Tires screeched. He heard the clunk of a transmission being shifted, then the unmistakable whir of an engine in reverse. Fisher didn’t bother looking, he simply got up and ran.

11

He didn’t have time to think, to entertain the only question that popped into his head: How did they find me? He only had time to react. His mind switched over to evasion-and-escape mode.

He sprinted down the ditch, around the bend, then up the slope, across the road into the opposite ditch, and then through a hedgerow bordering a farmer’s field. Now on even ground — the field had not yet been tilled — he picked up speed, running southeast in the general direction of Vianden; the road back to town was to his right, a hundred yards away.

He covered the quarter-mile field in just over a minute. He was almost to the far tree line. Come on, come on… If it was Hansen and his team, they would be in two cars. Do your job… He glanced over his shoulder and saw a dark sedan turning onto the Vianden road. A figure was leaning out the driver’s-side rear window, panning a handheld spotlight over the ditch and the field beyond. Fisher slowed his pace ever so slightly, and as he closed to within twenty feet of the tree line, the spotlight pinned him. A moment later he was in the trees. He ran for another twenty feet and stopped to catch his breath. He checked the OPSAT, pulled up the area map. This stand of trees was merely a border between two fields. If the sedan kept going, after another five hundred feet the road would curve again, coming within twenty feet of the next field over. If the team was going to try to flush him, that was where they would start. He had a hunch about the other car, but only time would tell if he was correct.
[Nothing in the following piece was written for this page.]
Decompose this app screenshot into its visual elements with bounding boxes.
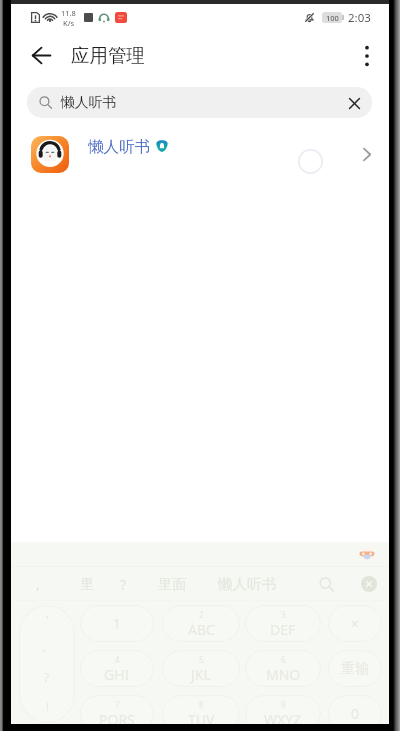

He took off running again, heading due east. The trees gave way to a strip of open ground, then another hedgerow; Fisher pushed through this and into the next field and kept running. To his left, across two more fields, Fisher could see a pair of headlights heading east down the bridge road. Though he couldn’t make out the model, it was similar to the first car. Hansen was learning. Rather than going “all in” and sending all his troops on a foot chase, he’d split his forces and hedged his bets in case Fisher decided to double back — which was exactly what he’d done. With team members probably in the trees behind him and the second sedan on the bridge road to act as a blocking force, they had him in a nicely designed pincer movement. Unfortunately, nicely designed wasn’t going to be good enough. He hoped.

He kept running due east. The car on the bridge road had spotted him but hadn’t stopped, acting instead as forward observer for the flushing team. The next hedgerow came into view. The field beyond was rectangular and separated from the road by a narrow wedge of trees. When Fisher was fifty feet from the hedgerow, the sedan disappeared behind the trees. He veered left and put everything he had into a full sprint, covering the distance to the road in thirty seconds. He slid headfirst into the ditch, crawled up the other side, and stopped a few feet short of the shoulder. The sedan was still moving east, negotiating a slight incline. As its taillights disappeared over the top, Fisher stood up, ran across the road and into the trees beyond. Another short sprint brought him within sight of the southern wall of Ernsdorff’s property. He turned right-east-and kept going until the trees to his right thinned out slightly. He stopped and dropped flat. A few moments later the sedan came speeding back west. Having reached the eastern edge of the wedge and realized Fisher had not kept to his course; they’d doubled back. They would search the wedge of trees first, then the ditches, and only then would they realize he’d taken to the larger forest — thousands of acres’ worth.